Le contact avec l’eau dans le choix de l’emplacement de la sépulture est connu dès les premiers temps chrétiens (Treffort, 1993). Pour les enfants morts sans baptême, l’écoulement des eaux lustrales sur la sépulture aurait une fonction analogue au rite baptismal. Toutefois, le pédobaptême, déjà préconisé par Saint-Augustin au Vème siècle pour laver le péché originel (Riché, Alexandre-Bidon, 1994) se développe rapidement au IXème siècle en raison d’une angoisse croissante des parents face à la mort des enfants non baptisés (Alexandre-Bidon, Lett, 1997), même s’il n’est pas généralisé avant le XIIème siècle, notamment dans les zones rurales. Il est donc difficile de se prononcer quant à une sectorisation des enfants non baptisés dans ce secteur (d’autant que plusieurs individus

ont plus d’un an) et l’hypothèse d’un secteur « à répit » doit être évoquée avec prudence. Néanmoins, il s’agit peut-être plus d’une tendance préconisée par l’Eglise à un moment de l’histoire de l’occupation du bâtiment.

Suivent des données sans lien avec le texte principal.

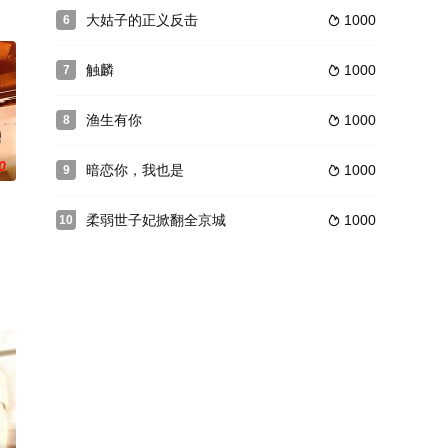
大姑子的正义反击
1000
6

触麟
1000
7

渔生有你
1000
8

0
暗恋你，我也是
1000
9

柔弱世子妃掀翻全京城
1000
10

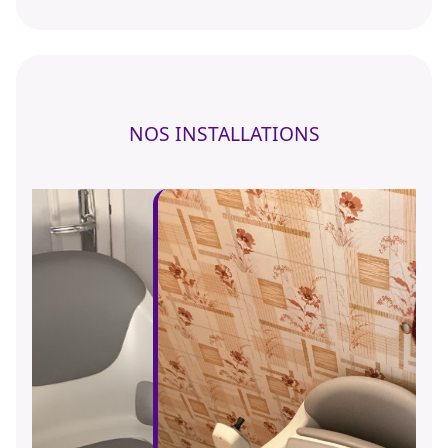
NOS INSTALLATIONS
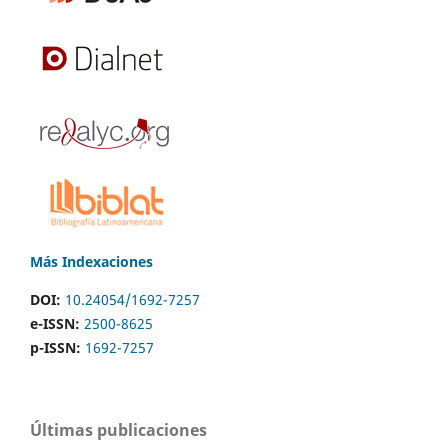
Más Indexaciones
DOI:
10.24054/1692-7257
e-ISSN:
2500-8625
p-ISSN:
1692-7257
Últimas publicaciones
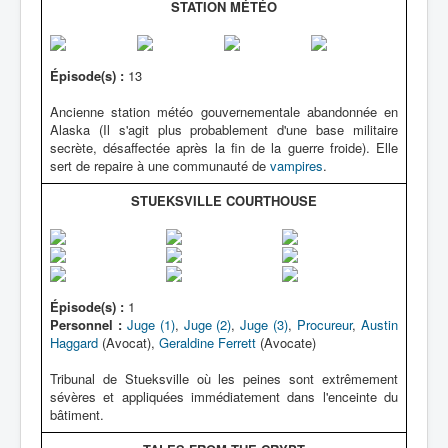
STATION MÉTÉO
Épisode(s) :
13
Ancienne station météo gouvernementale abandonnée en
Alaska (Il s'agit plus probablement d'une base militaire
secrète, désaffectée après la fin de la guerre froide). Elle
sert de repaire à une communauté de
vampires
.
STUEKSVILLE COURTHOUSE
Épisode(s) :
1
Personnel :
Juge (1)
,
Juge (2)
,
Juge (3)
,
Procureur
,
Austin
Haggard
(Avocat),
Geraldine Ferrett
(Avocate)
Tribunal de Stueksville où les peines sont extrêmement
sévères et appliquées immédiatement dans l'enceinte du
bâtiment.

En outre, les tombes placées à l’intérieur de l’édifice ne bénéficiant pas des eaux lustrales, il est possible que le contact avec les murs de l’édifice consacré soit également d’une grande importance pour le salut des âmes de ces jeunes enfants. Le développement du culte des reliques dans des églises funéraires est une des caractéristiques majeures des premiers temps chrétiens. Aucune relique n’étant réellement attestée sur le site, il est néanmoins possible qu’elles aient existé à une période donnée.

La présence de périnataux n’étant pas exclusive à ce secteur, le regroupement de ces sépultures peut également avoir une origine sociale, à savoir que les parents aisés aient pu avoir la possibilité de faire inhumer leurs enfants morts en bas âge contre les murs de l’édifice. Cette hypothèse ne peut néanmoins pas être confirmée par d’autres indications en raison de l’absence d’offrande dans les tombes. De plus, la mortalité infantile touche tous les niveaux de la société.

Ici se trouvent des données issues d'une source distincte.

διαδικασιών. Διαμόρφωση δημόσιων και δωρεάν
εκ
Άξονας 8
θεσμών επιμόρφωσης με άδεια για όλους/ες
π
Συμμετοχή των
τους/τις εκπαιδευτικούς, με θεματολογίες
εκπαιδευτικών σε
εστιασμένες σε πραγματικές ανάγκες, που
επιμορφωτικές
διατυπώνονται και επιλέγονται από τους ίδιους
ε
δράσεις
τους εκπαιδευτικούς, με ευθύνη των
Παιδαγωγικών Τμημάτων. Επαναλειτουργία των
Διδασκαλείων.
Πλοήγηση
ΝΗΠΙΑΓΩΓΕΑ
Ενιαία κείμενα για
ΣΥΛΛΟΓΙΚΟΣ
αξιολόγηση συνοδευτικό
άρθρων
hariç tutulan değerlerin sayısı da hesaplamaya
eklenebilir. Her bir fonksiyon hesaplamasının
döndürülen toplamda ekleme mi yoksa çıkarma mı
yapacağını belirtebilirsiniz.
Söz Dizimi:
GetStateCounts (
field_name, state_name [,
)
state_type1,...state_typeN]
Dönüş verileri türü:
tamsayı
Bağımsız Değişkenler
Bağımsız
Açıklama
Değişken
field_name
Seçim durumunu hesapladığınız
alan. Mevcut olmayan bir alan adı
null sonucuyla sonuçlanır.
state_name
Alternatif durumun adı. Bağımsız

Une autre raison qui peut être évoquée est celle de la datation. En effet, la typologie homogène des tombes plaide en faveur d’une occupation relativement courte dans ce secteur. Il est donc possible que cette organisation soit le reflet d’un engouement pour certaines pratiques funéraires et que, par la suite, ce secteur ait été abandonné au profit d’autres zones et peut-être par manque d’espace.

Enfin, la concentration et l’emplacement de ces tombes peuvent également être liés à la dédicace du bâtiment funéraire. Saint Estève semble être un dérivé de Saint Etienne. Saint Augustin cite Saint Etienne dans la liste des saints protecteurs des enfants morts-nés et auteur de miracles favorisant la résurrection d’enfants (Saintyves, 1930 ; cité par Niel, 1997). Le vocable médiéval de Saint Estève n’est pas prouvé ; néanmoins, si tel est le cas, ce vocable pourrait être au moins partiellement à l’origine de l’importante présence de jeunes enfants, et notamment de périnataux autour et dans l’édifice funéraire.

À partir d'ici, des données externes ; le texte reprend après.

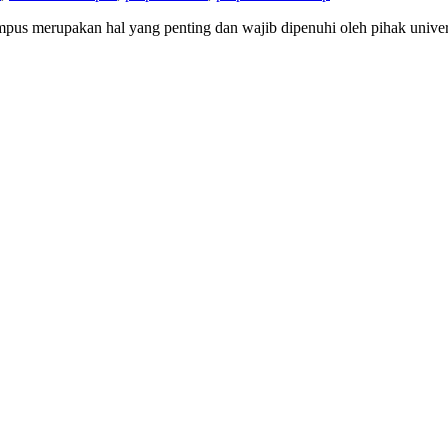
ampus merupakan hal yang penting dan wajib dipenuhi oleh pihak univer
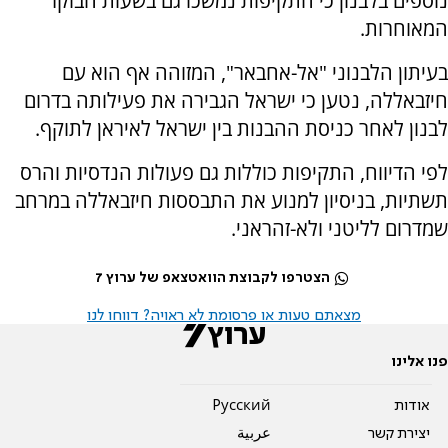
נוספים בלבנון כי התקיפות נמשכו גם בשעות הבוקר
המאוחרות.
בעיתון הלבנוני "אל-אחבאר", המזוהה אף הוא עם
חיזבאללה, נטען כי ישראל הגבירה את פעילותה בדרום
לבנון לאחר כניסת ההבנות בין ישראל לאיראן לתוקף.
לפי הדיווח, התקיפות כוללות גם פעולות הנדסיות והרס
תשתיות, בניסיון למנוע את התבססות חיזבאללה במרחב
שמדרום לליטני ולא-זהראני.
הצטרפו לקבוצת הוואטצאפ של ערוץ 7
מצאתם טעות או פרסומת לא ראויה? דווחו לנו
פנו אלינו
אודות
Pусский
יצירת קשר
عربية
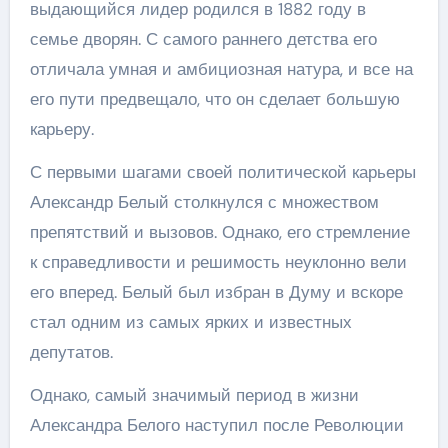
выдающийся лидер родился в 1882 году в
семье дворян. С самого раннего детства его
отличала умная и амбициозная натура, и все на
его пути предвещало, что он сделает большую
карьеру.
С первыми шагами своей политической карьеры
Александр Белый столкнулся с множеством
препятствий и вызовов. Однако, его стремление
к справедливости и решимость неуклонно вели
его вперед. Белый был избран в Думу и вскоре
стал одним из самых ярких и известных
депутатов.
Однако, самый значимый период в жизни
Александра Белого наступил после Революции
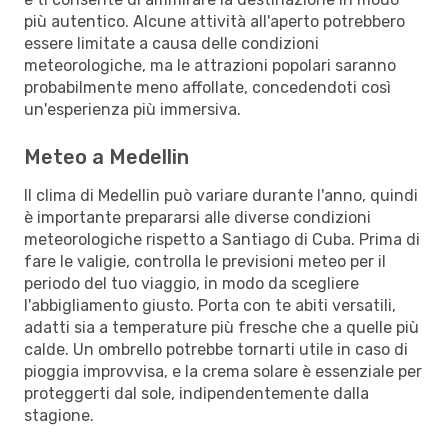
più autentico. Alcune attività all'aperto potrebbero
essere limitate a causa delle condizioni
meteorologiche, ma le attrazioni popolari saranno
probabilmente meno affollate, concedendoti così
un'esperienza più immersiva.
Meteo a Medellin
Il clima di Medellin può variare durante l'anno, quindi
è importante prepararsi alle diverse condizioni
meteorologiche rispetto a Santiago di Cuba. Prima di
fare le valigie, controlla le previsioni meteo per il
periodo del tuo viaggio, in modo da scegliere
l'abbigliamento giusto. Porta con te abiti versatili,
adatti sia a temperature più fresche che a quelle più
calde. Un ombrello potrebbe tornarti utile in caso di
pioggia improvvisa, e la crema solare è essenziale per
proteggerti dal sole, indipendentemente dalla
stagione.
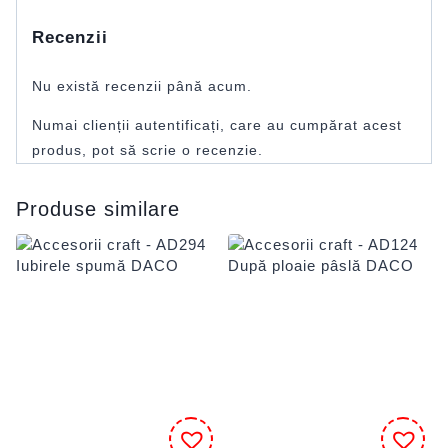
Recenzii
Nu există recenzii până acum.
Numai clienții autentificați, care au cumpărat acest
produs, pot să scrie o recenzie.
Produse similare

Dans le secteur Nord, aucune organisation claire n’a pu être observée. La présence

de jeunes enfants est également attestée : parmi les 37 individus immatures inhumés dans ce secteur, 11 immatures sont âgés de moins de un an (dont cinq périnataux et six nourrissons). Même si la part des plus jeunes reste inférieure à celle du secteur Sud, les immatures sont en revanche majoritaires par rapport aux adultes (41 immatures et 25 adultes) dans ce secteur, alors que dans le secteur Sud (sans prendre en compte l’US

4023), les immatures sont légèrement en moins grand nombre que les adultes (46 immatures contre 52 adultes).

L’ensemble des sépultures d’immatures ne présente pas de zone de regroupement. L’absence de structure murale peut en être une des causes. En effet, il semble qu’un collatéral Nord n’ait jamais existé. Seuls les restes sporadiques d’un transept sud sont encore présents. La gestion des sépultures en fonction de l’âge n’est toutefois pas mise en évidence au nord de l’édifice.